Yesterday we released a massive new dataset comprising the 1.78 billion URL outlink graph over GDELT's Global Knowledge Graph 2016-2018. Even though this new dataset is collapsed to the domain level, it is still nearly 1GB and contains more than 30 million rows.
A simple application of this new dataset is to compile a list of the top news outlets worldwide that link to a given outlet in their own coverage. In other words, what are the top 30 news outlets around the world that link the most to CNN's coverage in their own articles?
Today we release just such a summary dataset, which processed the full 30 million record outlink graph and compiled for each news outlet for which GDELT had seen inlinks to it on at least 30 different days (to ensure sufficient data) the list of the top 30 other news outlets that linked the most to that outlet's coverage 2016-2018.

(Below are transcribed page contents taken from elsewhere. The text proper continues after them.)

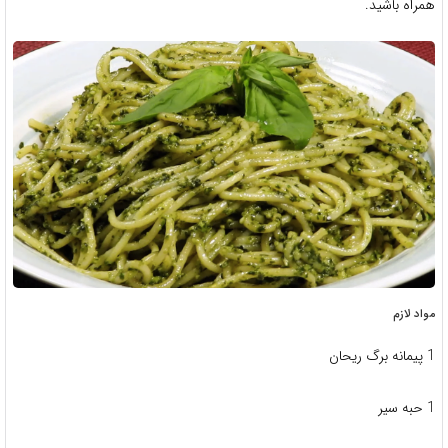
همراه باشید.
مواد لازم
1 پیمانه برگ ریحان
1 حبه سیر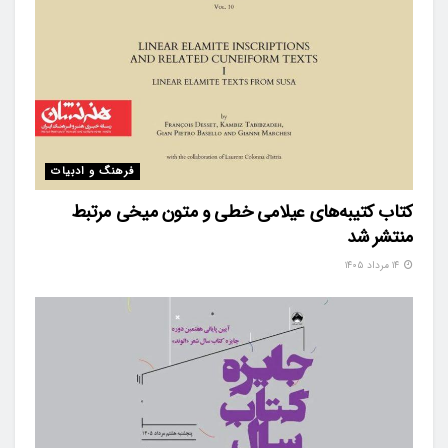
فرهنگ و ادبیات
کتاب کتیبه‌های عیلامی خطی و متون میخی مرتبط
منتشر شد
۱۴ مرداد ۱۴۰۵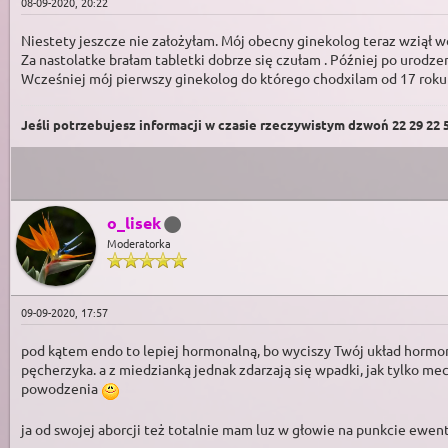
08-09-2020, 20:22
Niestety jeszcze nie założyłam. Mój obecny ginekolog teraz wziął wo
Za nastolatke brałam tabletki dobrze się czułam . Później po urodze
Wcześniej mój pierwszy ginekolog do którego chodxilam od 17 roku ż
Jeśli potrzebujesz informacji w czasie rzeczywistym dzwoń 22 29 22 59
o_lisek
Moderatorka
09-09-2020, 17:57
pod kątem endo to lepiej hormonalną, bo wyciszy Twój układ hormo
pęcherzyka. a z miedzianką jednak zdarzają się wpadki, jak tylko me
powodzenia
ja od swojej aborcji też totalnie mam luz w głowie na punkcie ewen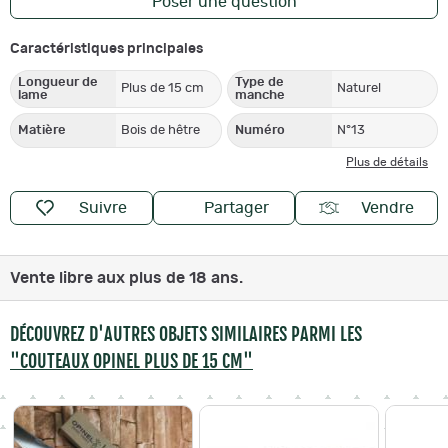
Poser une question
Caractéristiques principales
Longueur de
Type de
Plus de 15 cm
Naturel
lame
manche
Matière
Bois de hêtre
Numéro
N°13
Plus de détails
Suivre
Partager
Vendre
Vente libre aux plus de 18 ans.
DÉCOUVREZ D'AUTRES OBJETS SIMILAIRES PARMI LES
"COUTEAUX OPINEL PLUS DE 15 CM"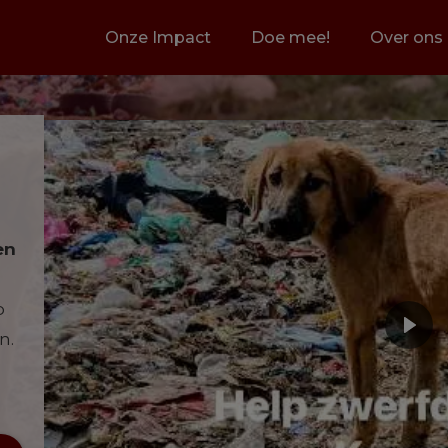
Onze Impact
Doe mee!
Over ons
en
p
n.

Each row represents a single news outlet, with the first column being the outlet and the second column containing a comma-separated list of the top 30 news outlets linking most heavily to it 2016-2018. The TSV version separates the two columns with a tab (for importing into applications where you wish to keep the "top 30" domain list as a single column), while the CSV version uses a comma, making it easier to import both the outlet and each of the top 30 entries into their own columns in Excel, etc.
Note that since this dataset is limited to news outlets with at least 30 days of other news outlets linking to them, it excludes many of the smaller sites present in the full 30 million record dataset, but is better suited for the purposes of assessing inlink structure as a measure of context.
By releasing this simple summarized version, we hope it makes it easier to work with this massive new dataset and create exciting new applications with it!